The announcement of the results came after a prolonged voting period in which a member of each delegation was called to the front of the arena in alphabetical order by delegation to cast a ballot in one of two boxy white voting booths.
After it concluded, the paper ballots were dumped on a table and counted by hand. The entire process took about two hours.
Mr. Blatter, one of the most powerful people in sports, has run FIFA as an autocracy since winning the presidency in 1998. He was expected to defeat Prince Ali despite the allegations of criminal behavior that have engulfed his organization this week. The vote took place only miles from the luxury hotel where several top FIFA officials were arrested Wednesday on corruption charges brought by the United States.
For years, FIFA's membership has largely operated in lock step under Mr. Blatter as he weathered numerous controversies - corruption, bribery, match-fixing and others - and rarely showed any sign of vulnerability. In the previous two presidential races, he ran unopposed. The federal charges this week against some of his top officials were considered an international embarrassment, but hardly a threat to his power.
The FIFA president is elected by a one-country, one-vote poll of its 209 member federations, making the many smaller countries who support Mr. Blatter an effective counterweight to his unpopularity elsewhere, most notably in Europe.
Mr. Blatter, who was not directly implicated in the indictment or in a separate investigation announced by Swiss authorities into the 2010 voting that awarded the next two World Cups, said in a speech before the vote Friday: "I am being held accountable for the current storm.

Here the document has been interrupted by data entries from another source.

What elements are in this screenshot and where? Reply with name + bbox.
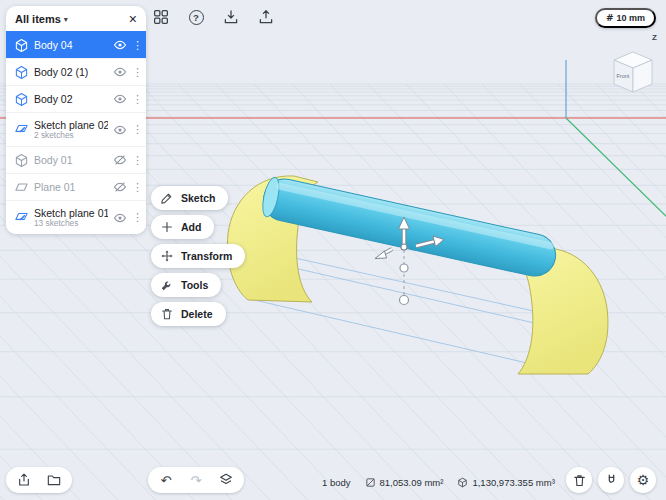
body-icon (14, 153, 29, 168)
body-icon (14, 65, 29, 80)
item-label: Body 02 (1) (34, 66, 108, 78)
row-options-icon[interactable]: ⋮ (132, 154, 139, 167)
share-icon[interactable] (13, 469, 35, 491)
eye-icon[interactable] (113, 38, 127, 52)
body-icon (14, 92, 29, 107)
menu-item-tools[interactable]: Tools (151, 273, 221, 297)
apps-grid-icon[interactable] (151, 7, 171, 27)
gizmo-handle-ring[interactable] (400, 264, 408, 272)
trash-button[interactable] (566, 467, 592, 493)
snap-button[interactable] (598, 467, 624, 493)
menu-item-label: Sketch (181, 192, 215, 204)
context-menu: Sketch Add Transform Tools Delete (151, 186, 245, 326)
surface-area-stat: 81,053.09 mm² (365, 477, 444, 488)
pencil-icon (160, 191, 174, 205)
help-icon[interactable]: ? (186, 7, 206, 27)
item-sublabel: 2 sketches (34, 131, 108, 141)
grid-size-value: 10 mm (616, 13, 645, 23)
menu-item-label: Delete (181, 308, 213, 320)
import-icon[interactable] (221, 7, 241, 27)
settings-button[interactable]: ⚙ (630, 467, 656, 493)
sketch-plane-icon (14, 210, 29, 225)
gizmo-handle-ring-bottom[interactable] (400, 296, 409, 305)
app-window: All items ▾ × Body 04 ⋮ Body 02 (1) ⋮ (0, 0, 666, 500)
menu-item-add[interactable]: Add (151, 215, 214, 239)
gizmo-arrow-left[interactable] (375, 251, 387, 259)
export-icon[interactable] (256, 7, 276, 27)
selection-count-value: 1 body (322, 477, 351, 488)
redo-icon[interactable]: ↷ (185, 469, 207, 491)
layers-icon[interactable] (215, 469, 237, 491)
sketch-plane-icon (14, 122, 29, 137)
row-options-icon[interactable]: ⋮ (132, 123, 139, 136)
list-item-body-04[interactable]: Body 04 ⋮ (6, 31, 146, 58)
selection-count: 1 body (322, 477, 351, 488)
view-cube-front-label: Front (617, 73, 630, 79)
row-options-icon[interactable]: ⋮ (132, 39, 139, 52)
eye-icon[interactable] (113, 123, 127, 137)
wrench-icon (160, 278, 174, 292)
magnet-icon (604, 473, 619, 488)
list-item-body-02[interactable]: Body 02 ⋮ (6, 85, 146, 112)
gear-icon: ⚙ (637, 473, 650, 487)
menu-item-label: Tools (181, 279, 208, 291)
menu-item-label: Transform (181, 250, 232, 262)
plane-icon (14, 180, 29, 195)
eye-off-icon[interactable] (113, 153, 127, 167)
top-toolbar: ? (151, 7, 276, 27)
items-panel: All items ▾ × Body 04 ⋮ Body 02 (1) ⋮ (6, 6, 146, 234)
row-options-icon[interactable]: ⋮ (132, 66, 139, 79)
item-label: Body 04 (34, 39, 108, 51)
row-options-icon[interactable]: ⋮ (132, 181, 139, 194)
gizmo-center[interactable] (401, 244, 407, 250)
area-icon (365, 477, 376, 488)
close-icon[interactable]: × (129, 12, 137, 26)
item-label: Sketch plane 01 (34, 207, 108, 219)
item-sublabel: 13 sketches (34, 219, 108, 229)
list-item-plane-01[interactable]: Plane 01 ⋮ (6, 173, 146, 200)
item-label: Sketch plane 02 (34, 119, 108, 131)
body-cylinder-selected[interactable] (260, 175, 560, 280)
view-cube[interactable]: Front (606, 46, 660, 100)
surface-area-value: 81,053.09 mm² (380, 477, 444, 488)
volume-icon (457, 477, 468, 488)
list-item-body-02-1[interactable]: Body 02 (1) ⋮ (6, 58, 146, 85)
eye-icon[interactable] (113, 211, 127, 225)
grid-symbol: # (606, 13, 614, 23)
move-arrows-icon (160, 249, 174, 263)
folder-icon[interactable] (43, 469, 65, 491)
eye-off-icon[interactable] (113, 180, 127, 194)
axis-z-label: Z (652, 33, 657, 42)
chevron-down-icon[interactable]: ▾ (64, 15, 68, 24)
undo-icon[interactable]: ↶ (155, 469, 177, 491)
list-item-sketch-plane-02[interactable]: Sketch plane 02 2 sketches ⋮ (6, 112, 146, 146)
item-label: Body 02 (34, 93, 108, 105)
plus-icon (160, 220, 174, 234)
list-item-sketch-plane-01[interactable]: Sketch plane 01 13 sketches ⋮ (6, 200, 146, 234)
menu-item-sketch[interactable]: Sketch (151, 186, 228, 210)
help-glyph: ? (193, 12, 199, 23)
volume-value: 1,130,973.355 mm³ (472, 477, 554, 488)
items-panel-header: All items ▾ × (6, 6, 146, 31)
list-item-body-01[interactable]: Body 01 ⋮ (6, 146, 146, 173)
panel-title: All items (15, 13, 61, 25)
file-actions-bar (6, 467, 72, 493)
item-label: Plane 01 (34, 181, 108, 193)
history-bar: ↶ ↷ (148, 467, 244, 493)
row-options-icon[interactable]: ⋮ (132, 93, 139, 106)
grid-size-badge[interactable]: # 10 mm (595, 8, 656, 28)
body-icon (14, 38, 29, 53)
volume-stat: 1,130,973.355 mm³ (457, 477, 554, 488)
eye-icon[interactable] (113, 92, 127, 106)
item-label: Body 01 (34, 154, 108, 166)
model-stats: 1 body 81,053.09 mm² 1,130,973.355 mm³ (322, 477, 555, 488)
menu-item-label: Add (181, 221, 201, 233)
menu-item-delete[interactable]: Delete (151, 302, 226, 326)
row-options-icon[interactable]: ⋮ (132, 211, 139, 224)
trash-icon (572, 473, 587, 488)
menu-item-transform[interactable]: Transform (151, 244, 245, 268)
trash-icon (160, 307, 174, 321)
eye-icon[interactable] (113, 65, 127, 79)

O.K., so be it. I will shoulder it."
He acknowledged in a speech Thursday that these are "unprecedented and difficult times" for FIFA. But he also tried to absolve himself of blame for FIFA's latest scandal.
"We, or I, cannot monitor everyone all of the time," he said. "If people want to do wrong, they will also try to hide it. But it must also fall to me to be responsible for the reputation of our entire organization, and to find a way to fix things."
Prince Ali, a brother of King Abdullah II, ran on a platform of transparency. He promised Friday "to throw open the door of FIFA house."
In an interview in March, he said that if he somehow unseated Mr. Blatter, he had no intention of remaining in power as long.
"One term," he said. "One term. I want to get in there, make the changes that need to be made and then get out of the way."
Mr. Blatter promised that a new term would be his last. He made the same promise before his last election.
Separately, FIFA avoided a controversy Friday when the head of Palestine's soccer federation, Jibril Rajoub, withdrew a proposal to suspend Israel from world soccer. Given the floor to address the delegates, Mr. Rajoub made an impassioned speech accusing Israel of racism and imposing unfair restrictions on player movement in the region, but then said he was withdrawing the proposal at the urging of top FIFA officials.